JEWETT-CAMERON TRADING COMPANY LTD.
NOTES TO THE CONSOLIDATED FINANCIAL STATEMENTS
(Expressed in U.S. Dollars)
AUGUST 31, 2002
1.
NATURE OF OPERATIONS
The Company was incorporated under the Company Act of British Columbia on July 8, 1987.
The Company through its subsidiaries operates out of facilities located in North Plains, Oregon and Ogden, Utah. The Company operates as a wholesaler of lumber and building materials to home improvement centres located primarily in the Pacific and Rocky Mountain regions of the United States; as a processor and distributor of industrial wood and other specialty building products principally to original equipment manufacturers; as an importer and distributor of pneumatic air tools and industrial clamps throughout the United States, and as a processor and distributor of agricultural seeds in the United States.
2.
SIGNIFICANT ACCOUNTING POLICIES
Generally accepted accounting principles
These consolidated financial statements have been prepared in accordance with generally accepted accounting principles of the United States of America, which are not materially different from generally accepted accounting principles utilized in Canada.
Principles of consolidation
These consolidated financial statements include the accounts of the Company and its wholly-owned subsidiaries, The Jewett-Cameron Lumber Corporation, Jewett-Cameron Seed Co., Greenwood Products, Inc. and MSI-PRO Co., all of which are incorporated under the laws of Oregon, U.S.A.
Significant inter-company balances and transactions have been eliminated upon consolidation.
Estimates
The preparation of financial statements in conformity with generally accepted accounting principles requires management to make estimates and assumptions that affect the reported amounts of assets and liabilities and disclosure of contingent assets and liabilities at the date of the financial statements and the reported amounts of revenues and expenses during the reporting period. Actual results could differ from those estimates.
Revenue recognition
The Company recognizes revenue from the sales of building supply products, industrial wood and other specialty products and tools, when the products are shipped and the ultimate collection is reasonably assured. Revenue from the Company's seed operations is generated by the provision of seed processing, handling and storage services provided to seed growers, and by the sales of seed products. Revenue from the provision of these services and products is recognized when the services have been performed and products sold and collection of the amounts is reasonably assured.
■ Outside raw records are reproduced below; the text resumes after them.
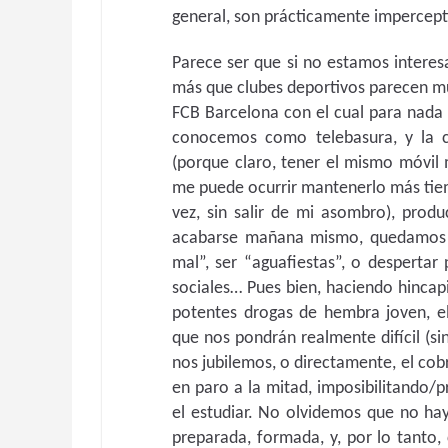
general, son prácticamente impercept
Parece ser que si no estamos interes
más que clubes deportivos parecen mu
FCB Barcelona con el cual para nada 
conocemos como telebasura, y la c
(porque claro, tener el mismo móvil
me puede ocurrir mantenerlo más ti
vez, sin salir de mi asombro), prod
acabarse mañana mismo, quedamos 
mal”, ser “aguafiestas”, o despertar
sociales… Pues bien, haciendo hinca
potentes drogas de hembra joven, e
que nos pondrán realmente difícil (s
nos jubilemos, o directamente, el cob
en paro a la mitad, imposibilitando/p
el estudiar. No olvidemos que no ha
preparada, formada, y, por lo tanto,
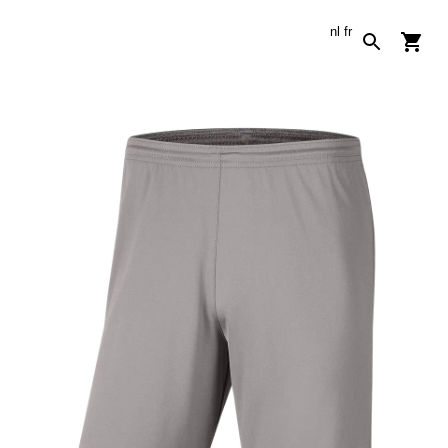
nl
fr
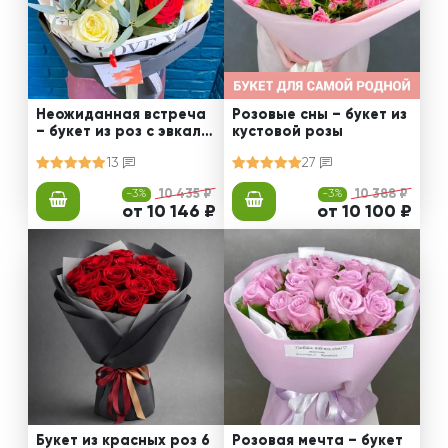
Неожиданная встреча
Розовые сны – букет из
– букет из роз с эвкали
кустовой розы
птом
13
27
-3%
10 435 ₽
-3%
10 388 ₽
от 10 146 ₽
от 10 100 ₽
Букет из красных роз 6
Розовая мечта – букет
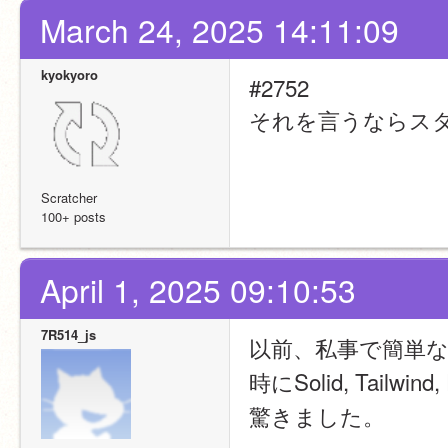
March 24, 2025 14:11:09
kyokyoro
#2752
それを言うならス
Scratcher
100+ posts
April 1, 2025 09:10:53
7R514_js
以前、私事で簡単な
時にSolid, Tail
驚きました。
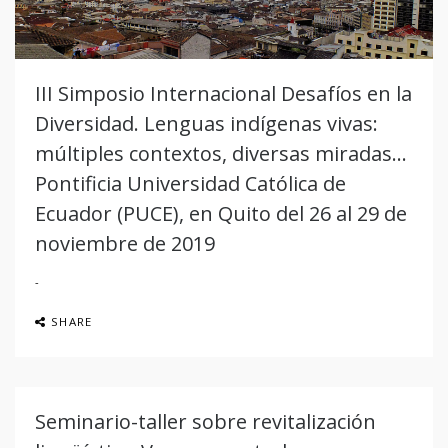
III Simposio Internacional Desafíos en la
Diversidad. Lenguas indígenas vivas:
múltiples contextos, diversas miradas…
Pontificia Universidad Católica de
Ecuador (PUCE), en Quito del 26 al 29 de
noviembre de 2019
SHARE
Seminario-taller sobre revitalización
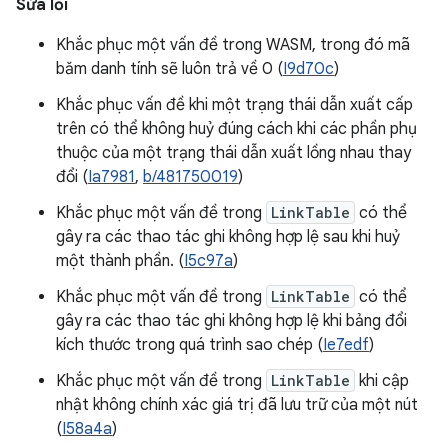
Sửa lỗi
Khắc phục một vấn đề trong WASM, trong đó mã
băm danh tính sẽ luôn trả về 0 (
I9d70c
)
Khắc phục vấn đề khi một trạng thái dẫn xuất cấp
trên có thể không huỷ đúng cách khi các phần phụ
thuộc của một trạng thái dẫn xuất lồng nhau thay
đổi (
Ia7981
,
b/481750019
)
Khắc phục một vấn đề trong
LinkTable
có thể
gây ra các thao tác ghi không hợp lệ sau khi huỷ
một thành phần. (
I5c97a
)
Khắc phục một vấn đề trong
LinkTable
có thể
gây ra các thao tác ghi không hợp lệ khi bảng đổi
kích thước trong quá trình sao chép (
Ie7edf
)
Khắc phục một vấn đề trong
LinkTable
khi cập
nhật không chính xác giá trị đã lưu trữ của một nút
(
I58a4a
)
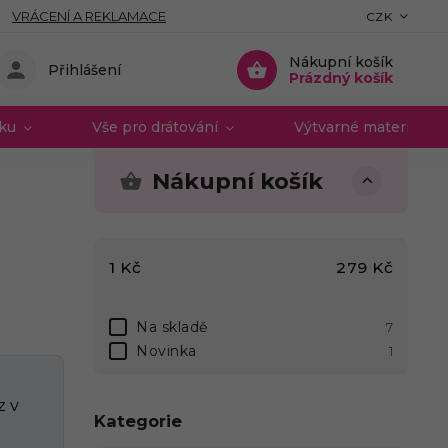
VRÁCENÍ A REKLAMACE
CZK
Nákupní košík
Přihlášení
Prázdný košík
vku
Vše pro drátování
Výtvarné materiály 
Nákupní košík
1
Kč
279
Kč
Na skladě
7
Novinka
1
 v
Kategorie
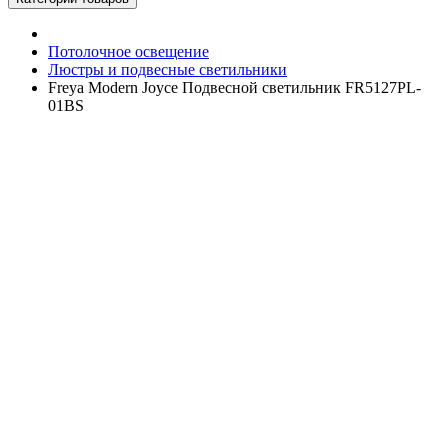
Потолочное освещение
Люстры и подвесные светильники
Freya Modern Joyce Подвесной светильник FR5127PL-
01BS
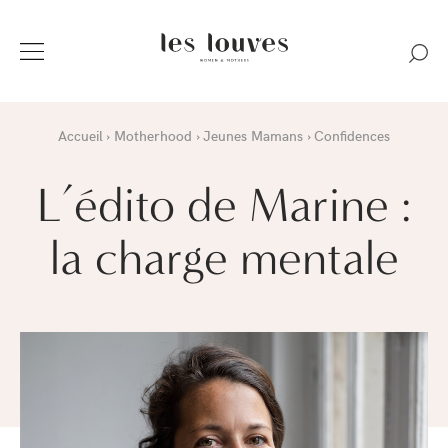
Accueil
Motherhood
Jeunes Mamans
Confidences
L’édito de Marine :
la charge mentale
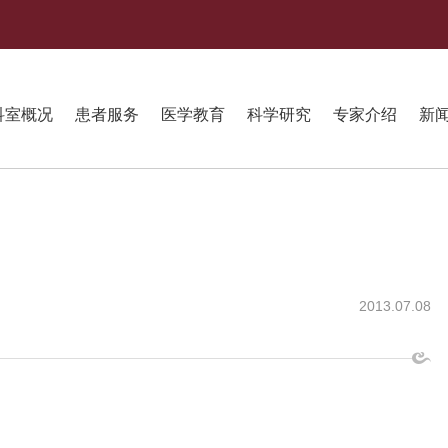
科室概况
患者服务
医学教育
科学研究
专家介绍
新
2013.07.08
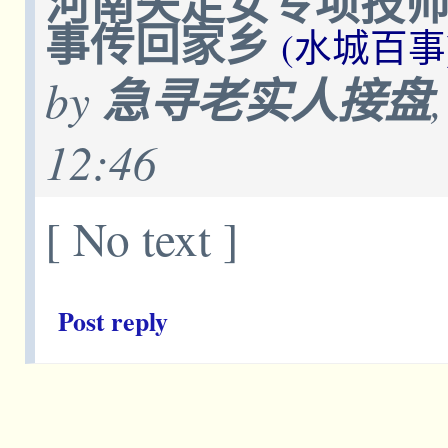
河南失足女专项技
事传回家乡
(水城百事
by
急寻老实人接盘
12:46
[ No text ]
Post reply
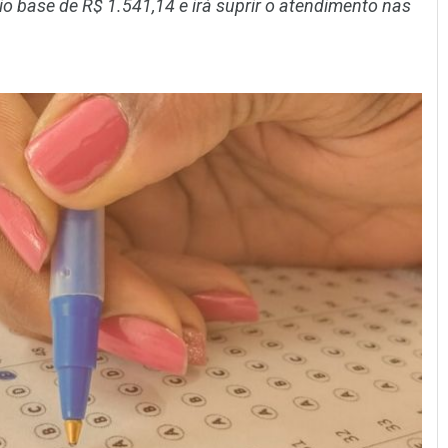
io base de R$ 1.541,14 e irá suprir o atendimento nas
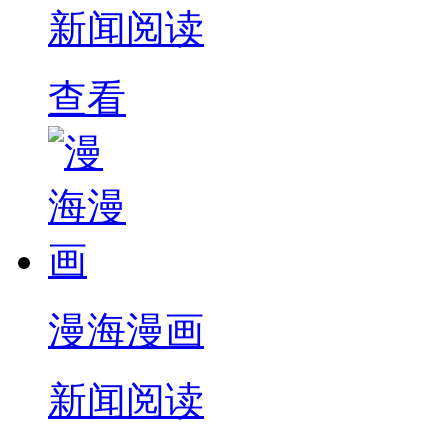
新闻阅读
查看
漫海漫画
新闻阅读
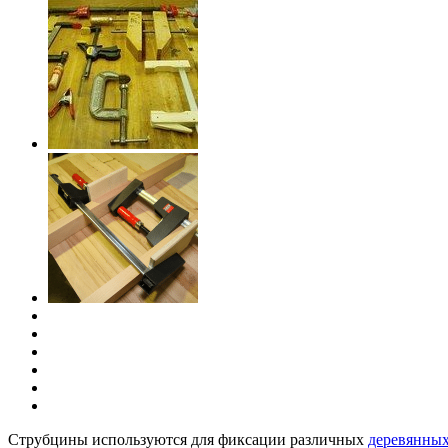
Струбцины используются для фиксации различных
деревянных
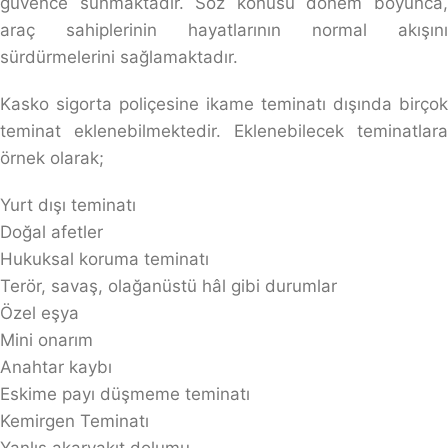
güvence sunmaktadır. Söz konusu dönem boyunca,
araç sahiplerinin hayatlarının normal akışını
sürdürmelerini sağlamaktadır.
Kasko sigorta poliçesine ikame teminatı dışında birçok
teminat eklenebilmektedir. Eklenebilecek teminatlara
örnek olarak;
Yurt dışı teminatı
Doğal afetler
Hukuksal koruma teminatı
Terör, savaş, olağanüstü hâl gibi durumlar
Özel eşya
Mini onarım
Anahtar kaybı
Eskime payı düşmeme teminatı
Kemirgen Teminatı
Yanlış akaryakıt dolumu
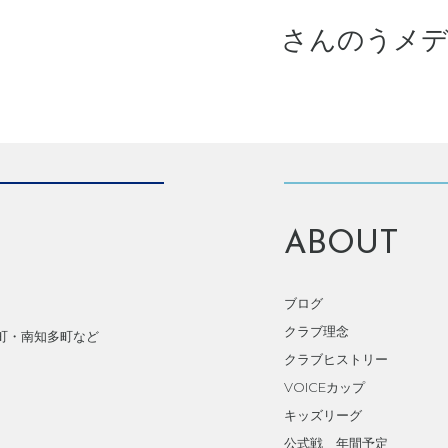
さんのうメデ
ABOUT
ブログ
クラブ理念
町・南知多町など
クラブヒストリー
VOICEカップ
キッズリーグ
公式戦 年間予定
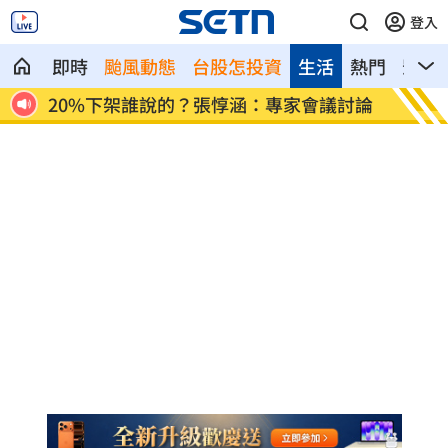
登入
即時
颱風動態
台股怎投資
生活
熱門
影音
討論
毒駕抓不完!台中前4月已1死20傷去年飆4
張韶涵
倍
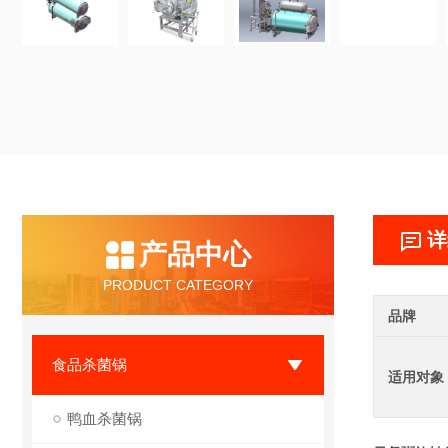
详
产品中心
PRODUCT CATEGORY
品牌
食品杀菌锅
适用对象
鸭血杀菌锅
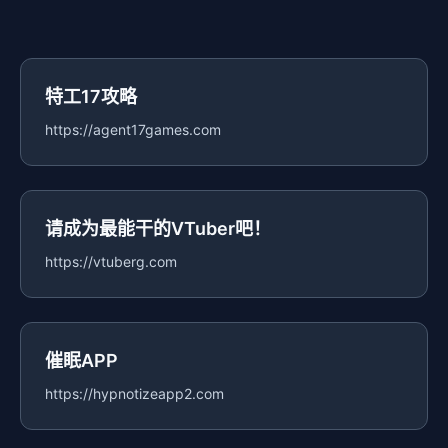
特工17攻略
https://agent17games.com
请成为最能干的VTuber吧！
https://vtuberg.com
催眠APP
https://hypnotizeapp2.com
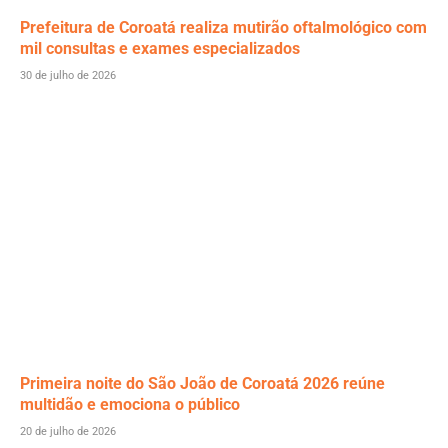
Prefeitura de Coroatá realiza mutirão oftalmológico com
mil consultas e exames especializados
30 de julho de 2026
Primeira noite do São João de Coroatá 2026 reúne
multidão e emociona o público
20 de julho de 2026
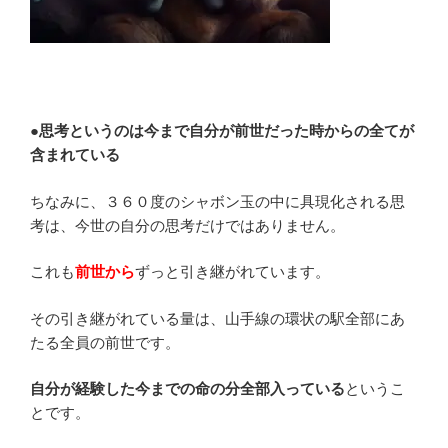
●思考というのは今まで自分が前世だった時からの全てが
含まれている
ちなみに、３６０度のシャボン玉の中に具現化される思
考は、今世の自分の思考だけではありません。
これも
前世から
ずっと引き継がれています。
その引き継がれている量は、山手線の環状の駅全部にあ
たる全員の前世です。
自分が経験した今までの命の分全部入っている
というこ
とです。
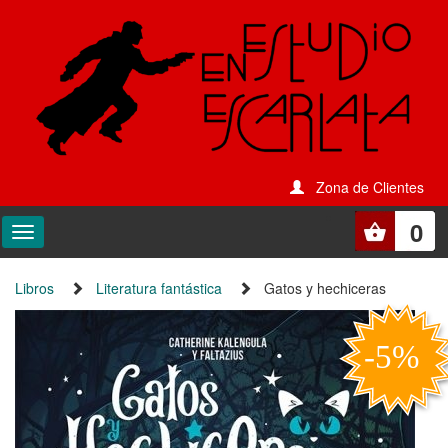
Zona de Clientes
0
Libros
Literatura fantástica
Gatos y hechiceras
JEWETT-CAMERON TRADING COMPANY LTD.
NOTES TO THE CONSOLIDATED FINANCIAL STATEMENTS
(Expressed in U.S. Dollars)
AUGUST 31, 2002
2.
SIGNIFICANT ACCOUNTING POLICIES (cont'd...)
Currency
These financial statements are expressed in U.S. dollars as the Company's operations are based predominately in the United States. Any amounts expressed in Canadian dollars are indicated as such.
Cash and cash equivalents
Cash and cash equivalents include highly liquid investments with original maturities of three months or less.
Inventory
Inventory is recorded at the lower of cost, based on the average cost method and net realizable value.
Capital assets and depreciation
Capital assets are recorded at cost and the Company provides for depreciation over the estimated life of each asset on a straight-line basis over the following periods:
Office equipment | 5-7 years | |
Warehouse equipment | 2-10 years | |
Buildings | 5-30 years |
Foreign exchange
The Company's functional currency for all operations worldwide is the U.S. dollar. Nonmonetary assets and liabilities are translated at historical rates and monetary assets and liabilities are translated at exchange rates in effect at the end of the year. Income statement accounts are translated at average rates for the year. Gains and losses from translation of foreign currency financial statements into U.S. dollars are included in current results of operations. Gains and losses resulting from foreign currency translations are also included in current results of operations.
Earnings per share
In February 1997, the Financial Accounting Standards Board issued Statement of Financial Accounting Standards No. 128, "Earnings Per Share" ("SFAS 128"). Under SFAS 128, basic and diluted earnings per common share are to be presented. Basic earnings per common share is computed by dividing income available to common shareholders by the weighted average number of common shares outstanding in the period. Diluted earnings per common share takes into consideration common shares outstanding (computed under basic earnings per share) and potentially dilutive common shares.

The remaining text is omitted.